#### TASK GOAL:
Copy all lines containing the string "close" from the records below.

(DATA IN THIS EXERCISE begins)

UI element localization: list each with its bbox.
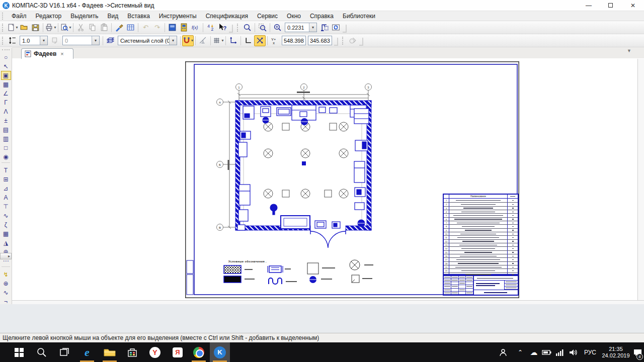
copies-button[interactable] <box>49 35 61 46</box>
left-toolbar-grip[interactable] <box>2 49 10 52</box>
coordinate-x-field[interactable] <box>282 36 306 45</box>
print-preview-button[interactable]: ▾ <box>60 22 71 33</box>
zoom-frame-button[interactable] <box>257 22 268 33</box>
coordinate-y-field[interactable] <box>308 36 332 45</box>
paste-button[interactable] <box>98 22 110 33</box>
tray-chevron-up-icon[interactable]: ⌃ <box>514 342 526 362</box>
perpendicular-button[interactable] <box>197 35 209 46</box>
state-toolbar-grip[interactable] <box>2 37 5 45</box>
zoom-select-button[interactable] <box>242 22 253 33</box>
print-dropdown-arrow[interactable]: ▾ <box>54 25 56 30</box>
fit-sheet-button[interactable] <box>318 22 330 33</box>
sheets-tool[interactable]: ▥ <box>1 134 11 143</box>
maximize-button[interactable] <box>603 1 618 10</box>
onedrive-cloud-icon[interactable]: ☁ <box>527 342 540 362</box>
clock[interactable]: 21:35 24.02.2019 <box>600 342 632 362</box>
textbox-tool[interactable]: A <box>1 193 11 202</box>
toolbar-overflow-chevron[interactable]: ▼ <box>627 48 631 53</box>
yandex-taskbar-icon[interactable]: Я <box>168 342 188 362</box>
yandex-browser-taskbar-icon[interactable]: Y <box>145 342 165 362</box>
menu-file[interactable]: Файл <box>7 11 31 21</box>
toolbar-grip[interactable] <box>2 24 5 32</box>
people-tray-icon[interactable] <box>496 342 511 362</box>
cells-button[interactable] <box>125 22 136 33</box>
grid-button[interactable]: ▾ <box>212 35 224 46</box>
copies-combobox[interactable]: 0▾ <box>62 36 100 45</box>
squiggle-tool[interactable]: ∿ <box>1 288 11 297</box>
local-csys-button[interactable] <box>227 35 239 46</box>
grid-dropdown-arrow[interactable]: ▾ <box>221 38 223 43</box>
layers-button[interactable] <box>105 35 116 46</box>
print-button[interactable]: ▾ <box>45 22 56 33</box>
format-brush-button[interactable] <box>113 22 125 33</box>
formula-fx-button[interactable]: f(x) <box>190 22 201 33</box>
corner-button[interactable] <box>243 35 254 46</box>
network-signal-icon[interactable] <box>553 342 567 362</box>
edit-tool[interactable]: Γ <box>1 98 11 107</box>
zoom-scale-combobox[interactable]: 0.2231▾ <box>285 23 317 32</box>
vertical-scrollbar[interactable] <box>637 59 644 300</box>
menu-editor[interactable]: Редактор <box>31 11 66 21</box>
cut-button[interactable] <box>75 22 87 33</box>
measure-tool[interactable]: Λ <box>1 107 11 116</box>
zoom-toolbar-grip[interactable] <box>237 24 240 32</box>
store-taskbar-icon[interactable] <box>122 342 142 362</box>
target-tool[interactable]: ⊕ <box>1 279 11 288</box>
zoom-combo-arrow[interactable]: ▾ <box>309 23 316 32</box>
redo-button[interactable]: ↷ <box>151 22 163 33</box>
undo-button[interactable]: ↶ <box>140 22 151 33</box>
frame-tool[interactable]: ⊤ <box>1 202 11 211</box>
close-button[interactable]: ✕ <box>625 1 640 10</box>
calc-tool[interactable]: □ <box>1 143 11 152</box>
refresh-view-button[interactable] <box>330 22 342 33</box>
views-tool[interactable]: ▤ <box>1 125 11 134</box>
device-button[interactable] <box>178 22 190 33</box>
datum-tool[interactable]: ζ <box>1 220 11 229</box>
new-dropdown-arrow[interactable]: ▾ <box>16 25 18 30</box>
snap-magnet-button[interactable]: ▾ <box>182 35 194 46</box>
menu-window[interactable]: Окно <box>282 11 305 21</box>
battery-icon[interactable] <box>540 342 553 362</box>
menu-insert[interactable]: Вставка <box>123 11 154 21</box>
start-button[interactable] <box>9 342 29 362</box>
menu-view[interactable]: Вид <box>103 11 123 21</box>
preview-dropdown-arrow[interactable]: ▾ <box>69 25 71 30</box>
language-indicator[interactable]: РУС <box>581 342 600 362</box>
task-view-button[interactable] <box>54 342 74 362</box>
lightning-tool[interactable]: ↯ <box>1 270 11 279</box>
menu-select[interactable]: Выделить <box>66 11 103 21</box>
angle-tool[interactable]: ∠ <box>1 89 11 98</box>
snap-dropdown-arrow[interactable]: ▾ <box>191 38 193 43</box>
file-explorer-taskbar-icon[interactable] <box>100 342 120 362</box>
minimize-button[interactable]: — <box>581 1 596 10</box>
menu-specification[interactable]: Спецификация <box>201 11 253 21</box>
parametrize-tool[interactable]: ± <box>1 116 11 125</box>
horizontal-scrollbar[interactable] <box>12 300 644 304</box>
layer-combobox[interactable]: Системный слой (0)▾ <box>118 36 177 45</box>
speaker-icon[interactable] <box>567 342 581 362</box>
tolerance-tool[interactable]: ⊿ <box>1 184 11 193</box>
table-tool[interactable]: ⊞ <box>1 175 11 184</box>
tab-close-icon[interactable]: × <box>60 51 63 57</box>
edge-taskbar-icon[interactable]: e <box>77 342 97 362</box>
left-toolbar-scroll[interactable]: ▸ <box>0 253 12 259</box>
step-combobox[interactable]: 1.0▾ <box>20 36 48 45</box>
polyline-tool[interactable]: ∿ <box>1 211 11 220</box>
menu-help[interactable]: Справка <box>305 11 338 21</box>
taskbar-search-button[interactable] <box>32 342 52 362</box>
chrome-taskbar-icon[interactable] <box>189 342 209 362</box>
zoom-in-button[interactable] <box>272 22 283 33</box>
extra-toolbar-grip[interactable] <box>342 37 345 45</box>
current-tool[interactable]: ▣ <box>1 71 11 80</box>
menu-libraries[interactable]: Библиотеки <box>338 11 380 21</box>
kompas-taskbar-icon[interactable]: K <box>210 342 230 362</box>
geometry-tool[interactable]: ○ <box>1 53 11 62</box>
context-help-button[interactable]: ? <box>216 22 228 33</box>
open-button[interactable] <box>18 22 30 33</box>
menu-service[interactable]: Сервис <box>253 11 282 21</box>
eraser-button[interactable] <box>347 35 358 46</box>
step-button[interactable] <box>7 35 18 46</box>
copy-button[interactable] <box>87 22 98 33</box>
action-center-icon[interactable]: 8 <box>632 342 644 362</box>
text-align-tool[interactable]: ◮ <box>1 238 11 247</box>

(DATA IN THIS EXERCISE ends)

#### ANSWER FOR THIS EXERCISE:
close-button[interactable]: ✕ <box>625 1 640 10</box>
tab-close-icon[interactable]: × <box>60 51 63 57</box>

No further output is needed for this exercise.